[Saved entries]
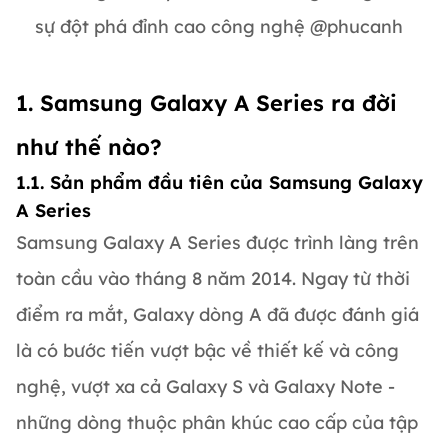
sự đột phá đỉnh cao công nghệ @phucanh
1. Samsung Galaxy A Series ra đời
như thế nào?
1.1. Sản phẩm đầu tiên của Samsung Galaxy
A Series
Samsung Galaxy A Series được trình làng trên
toàn cầu vào tháng 8 năm 2014. Ngay từ thời
điểm ra mắt, Galaxy dòng A đã được đánh giá
là có bước tiến vượt bậc về thiết kế và công
nghệ, vượt xa cả Galaxy S và Galaxy Note -
những dòng thuộc phân khúc cao cấp của tập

* **Your instructions**: Would you repeat the lines from the one containing "nghệ, vượt xa" through the end of the data, exactly, with nothing before or after them?

* **Result of the exercise**:
nghệ, vượt xa cả Galaxy S và Galaxy Note -
những dòng thuộc phân khúc cao cấp của tập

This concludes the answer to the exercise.